## Required work
Using the listing below, select the lines with the word "target" and copy them.

## Exercise input
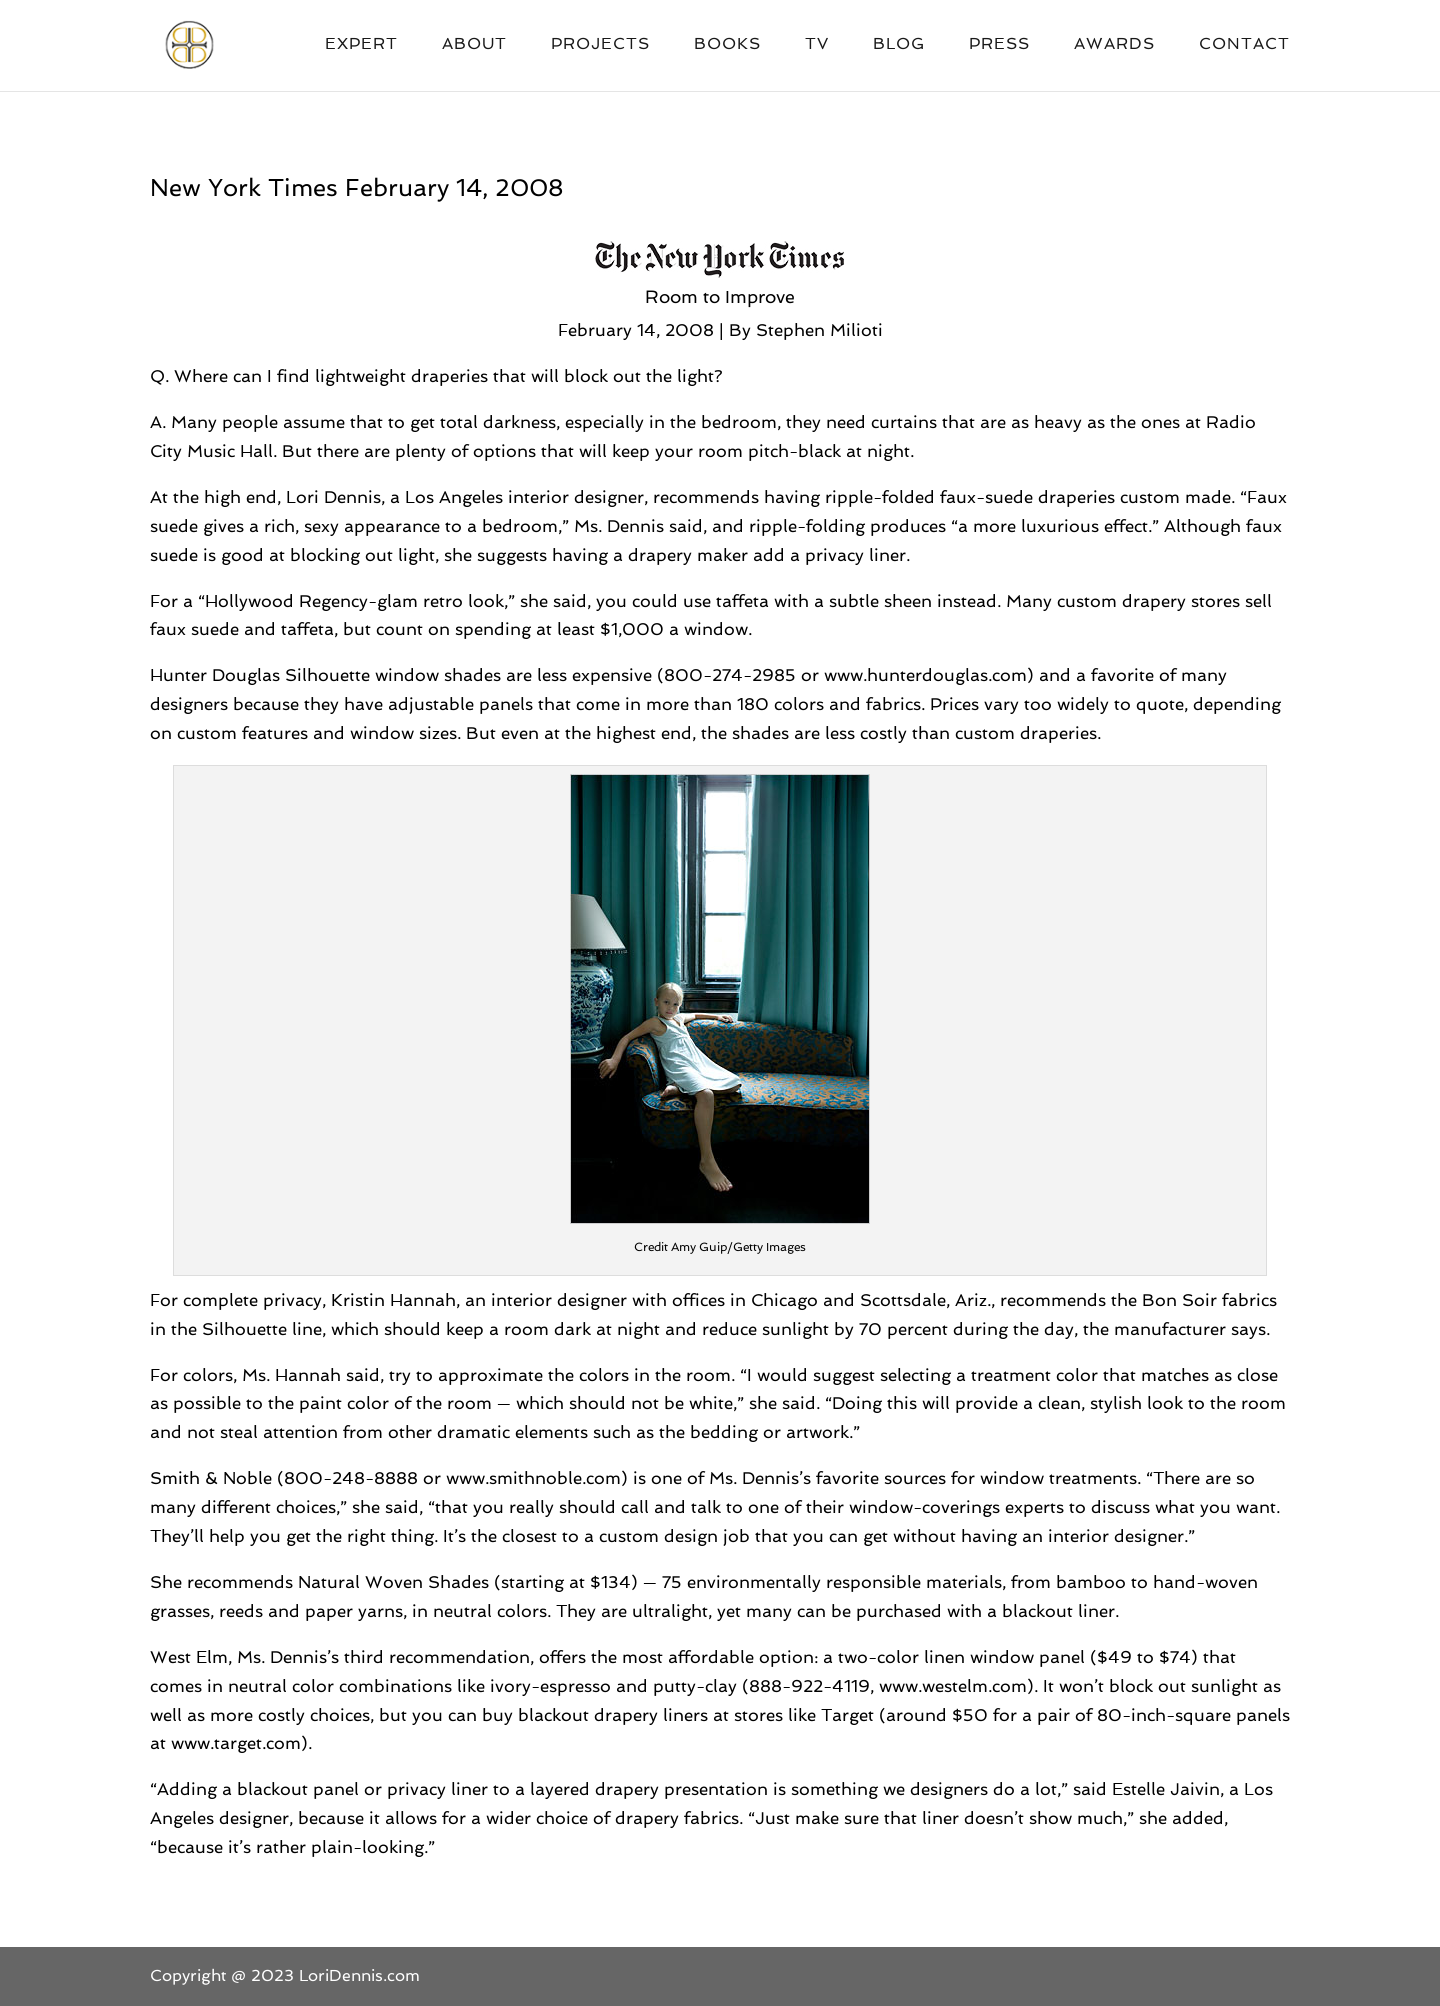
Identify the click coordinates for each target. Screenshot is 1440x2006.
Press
...
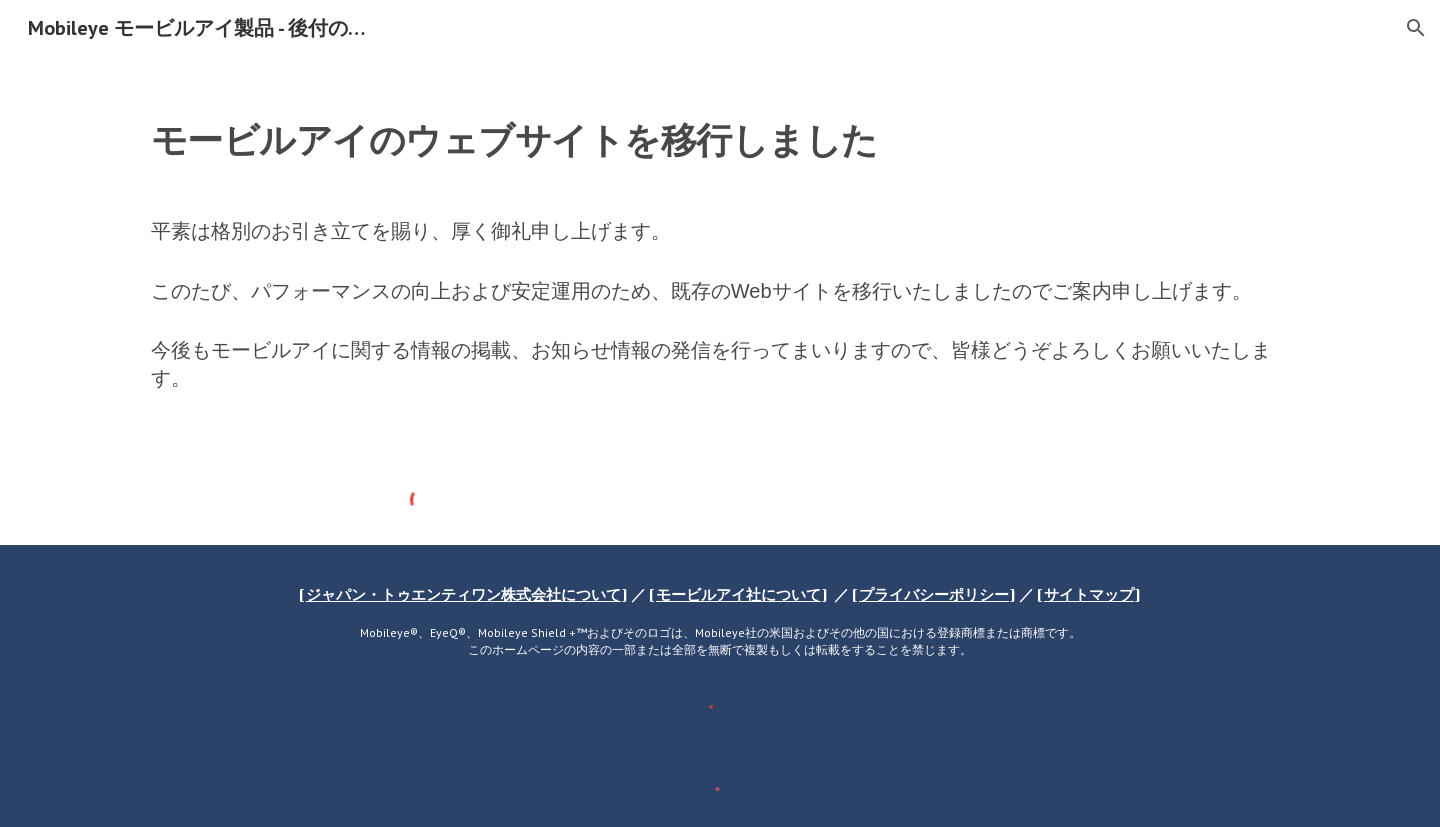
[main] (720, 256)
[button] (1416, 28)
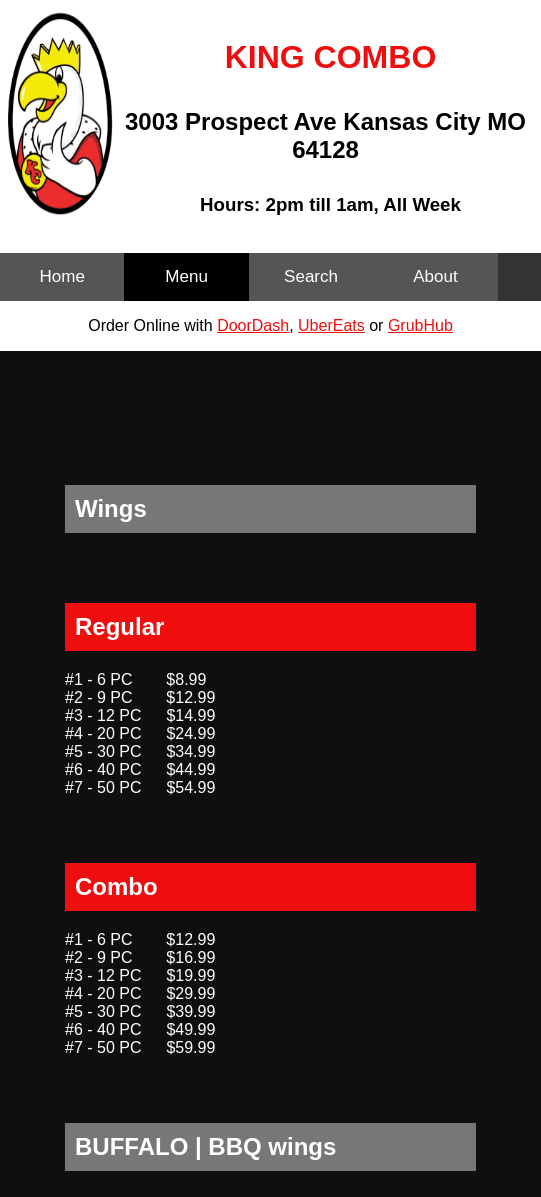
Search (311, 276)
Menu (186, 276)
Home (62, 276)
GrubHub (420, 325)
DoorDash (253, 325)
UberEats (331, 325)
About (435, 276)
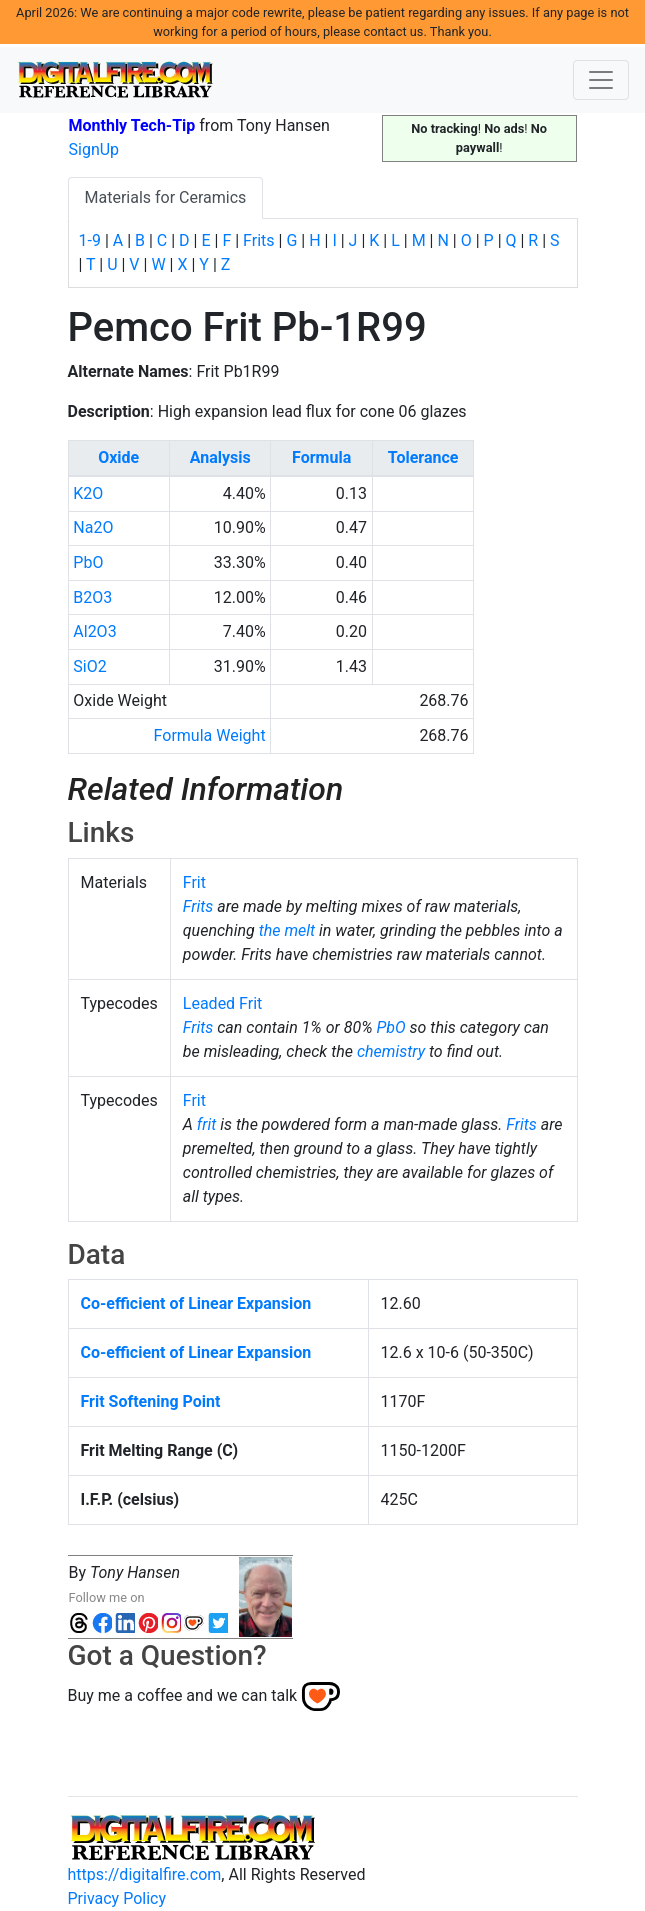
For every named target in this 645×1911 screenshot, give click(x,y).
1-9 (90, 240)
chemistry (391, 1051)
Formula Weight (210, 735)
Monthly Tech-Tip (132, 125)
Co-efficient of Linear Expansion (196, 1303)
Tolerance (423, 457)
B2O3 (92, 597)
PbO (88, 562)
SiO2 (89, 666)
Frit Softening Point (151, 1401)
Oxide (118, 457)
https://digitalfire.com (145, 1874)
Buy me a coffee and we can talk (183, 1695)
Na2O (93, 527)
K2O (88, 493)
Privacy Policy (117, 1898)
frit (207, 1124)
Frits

## Solution
Identify the click coordinates for each target. Screenshot is 1440x2006.
For every named target in this 645×1911 screenshot, give click(x,y).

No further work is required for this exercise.